La versión original de esta historia apareció en Quanta Magazine.
Entre las múltiples capacidades que poseen los humanos, ¿cuáles son verdaderamente únicas? El lenguaje ha sido un candidato principal al menos desde Aristóteles, quien escribió que la humanidad era “el animal que tiene lenguaje”. Incluso cuando los modelos de lenguaje grandes, como ChatGPT, replican superficialmente el habla ordinaria, los investigadores buscan determinar si existen aspectos específicos del lenguaje humano que simplemente no tienen paralelo en los sistemas de comunicación de otros animales o dispositivos de inteligencia artificial.
En particular, los investigadores han estado explorando hasta qué punto los modelos de lenguaje pueden razonar sobre el lenguaje en sí mismo. Para algunos en la comunidad lingüística, los modelos de lenguaje no solo no tienen capacidades de razonamiento, sino que no pueden tenerlas. Esta visión fue resumida por Noam Chomsky, un destacado lingüista, y dos coautores en 2023, cuando escribieron en The New York Times que “las explicaciones correctas del lenguaje son complicadas y no se pueden aprender simplemente ‘marinando’ en grandes cantidades de datos”. Estos investigadores argumentaron que los modelos de IA pueden ser hábiles en el uso del lenguaje, pero no son capaces de analizarlo de manera sofisticada.
Esta perspectiva fue desafiada en un reciente artículo de Gašper Beguš, lingüista de la Universidad de California, Berkeley; Maksymilian Dąbkowski, quien recientemente obtuvo su doctorado en lingüística en Berkeley; y Ryan Rhodes de la Universidad de Rutgers. Los investigadores sometieron a una serie de modelos de lenguaje grandes, o LLM, a una variedad de pruebas lingüísticas, incluyendo, en un caso, hacer que el LLM generalizara las reglas de un lenguaje inventado. Si bien la mayoría de los LLM no lograron analizar las reglas lingüísticas de la manera en que los humanos lo hacen, uno mostró habilidades impresionantes que superaron ampliamente las expectativas. Fue capaz de analizar el lenguaje de la misma manera que un estudiante de posgrado en lingüística, diagramando oraciones, resolviendo múltiples significados ambiguos y utilizando características lingüísticas complicadas como la recursión. Este hallazgo, según Beguš, “desafía nuestra comprensión de lo que la IA puede hacer”.
Este nuevo trabajo es tanto oportuno como “muy importante”, dijo Tom McCoy, un lingüista computacional de la Universidad de Yale que no participó en la investigación. “A medida que la sociedad se vuelve más dependiente de esta tecnología, es cada vez más importante comprender dónde puede tener éxito y dónde puede fallar”. El análisis lingüístico, añadió, es el campo de pruebas ideal para evaluar el grado en que estos modelos de lenguaje pueden razonar como los humanos.
Complejidad Infinita
Uno de los desafíos de someter a los modelos de lenguaje a una prueba lingüística rigurosa es asegurarse de que ya no conozcan las respuestas. Estos sistemas se entrenan típicamente con enormes cantidades de información escrita, no solo la mayor parte de Internet, en docenas, si no en cientos de idiomas, sino también cosas como libros de texto de lingüística. Los modelos podrían, en teoría, simplemente memorizar y regurgitar la información que han recibido durante el entrenamiento.

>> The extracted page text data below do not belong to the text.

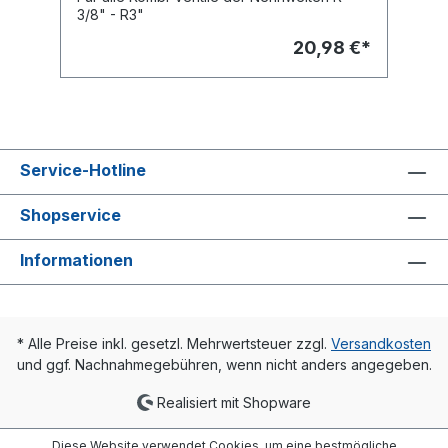
3/8" - R3"
20,98 €*
Service-Hotline
Shopservice
Informationen
* Alle Preise inkl. gesetzl. Mehrwertsteuer zzgl.
Versandkosten
und ggf. Nachnahmegebühren, wenn nicht anders angegeben.
Realisiert mit Shopware
Diese Website verwendet Cookies, um eine bestmögliche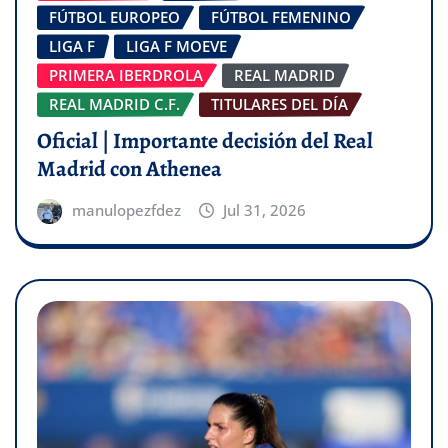
FÚTBOL EUROPEO
FÚTBOL FEMENINO
LIGA F
LIGA F MOEVE
PRIMERA IBERDROLA
REAL MADRID
REAL MADRID C.F.
TITULARES DEL DÍA
Oficial | Importante decisión del Real
Madrid con Athenea
manulopezfdez
Jul 31, 2026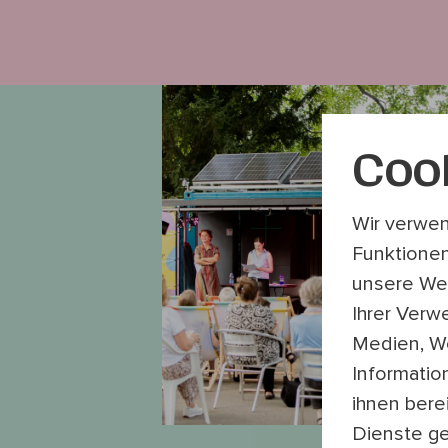
Coo
Wir verwen
Funktionen
unsere Web
Ihrer Verw
Medien, We
Informatio
ihnen bere
Dienste g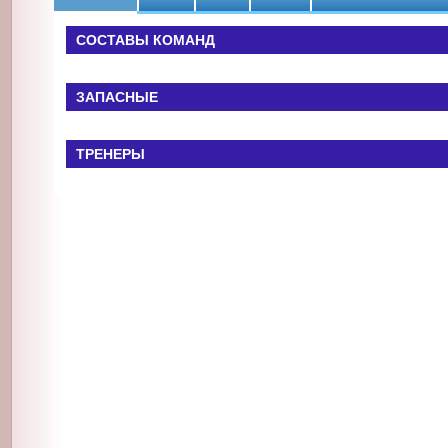
СОСТАВЫ КОМАНД
ЗАПАСНЫЕ
Июнь
Июль
ТРЕНЕРЫ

Para evitar esto, Beguš y sus colegas crearon una prueba lingüística en cuatro partes. Tres de las cuatro partes implicaron pedir al modelo que analizara oraciones especialmente diseñadas utilizando diagramas de árbol, que fueron introducidos por primera vez en el libro fundamental de Chomsky de 1957, Estructuras Sintácticas. Estos diagramas descomponen las oraciones en sintagmas nominales y sintagmas verbales y luego los subdividen aún más en sustantivos, verbos, adjetivos, adverbios, preposiciones, conjunciones y así sucesivamente.

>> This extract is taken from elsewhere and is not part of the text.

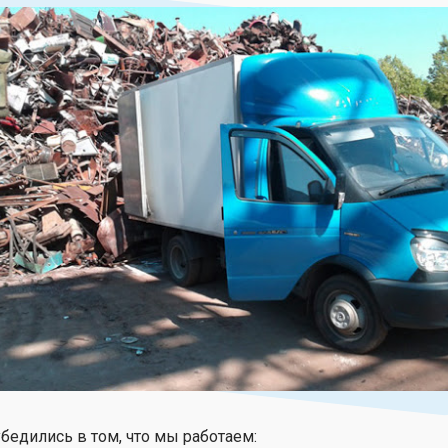
бедились в том, что мы работаем: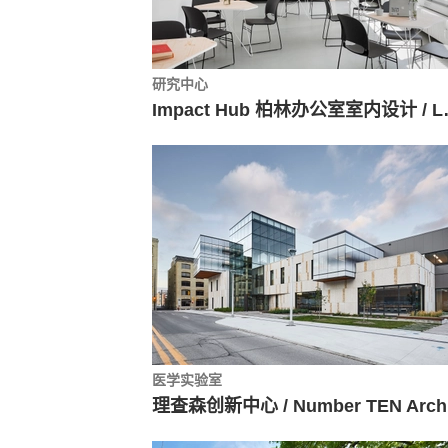
研究中心
Impact Hub
医学实验室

Una parte de la prueba se centró en la recursión, la capacidad de incrustar frases dentro de frases. “El cielo es azul” es una oración simple en inglés. “Jane dijo que el cielo es azul” incrusta la oración original en una ligeramente más compleja. Es importante destacar que este proceso de recursión puede continuar indefinidamente: “María se preguntó si Sam sabía que Omar escuchó que Jane dijo que el cielo es azul” también es una oración gramaticalmente correcta, aunque incómoda.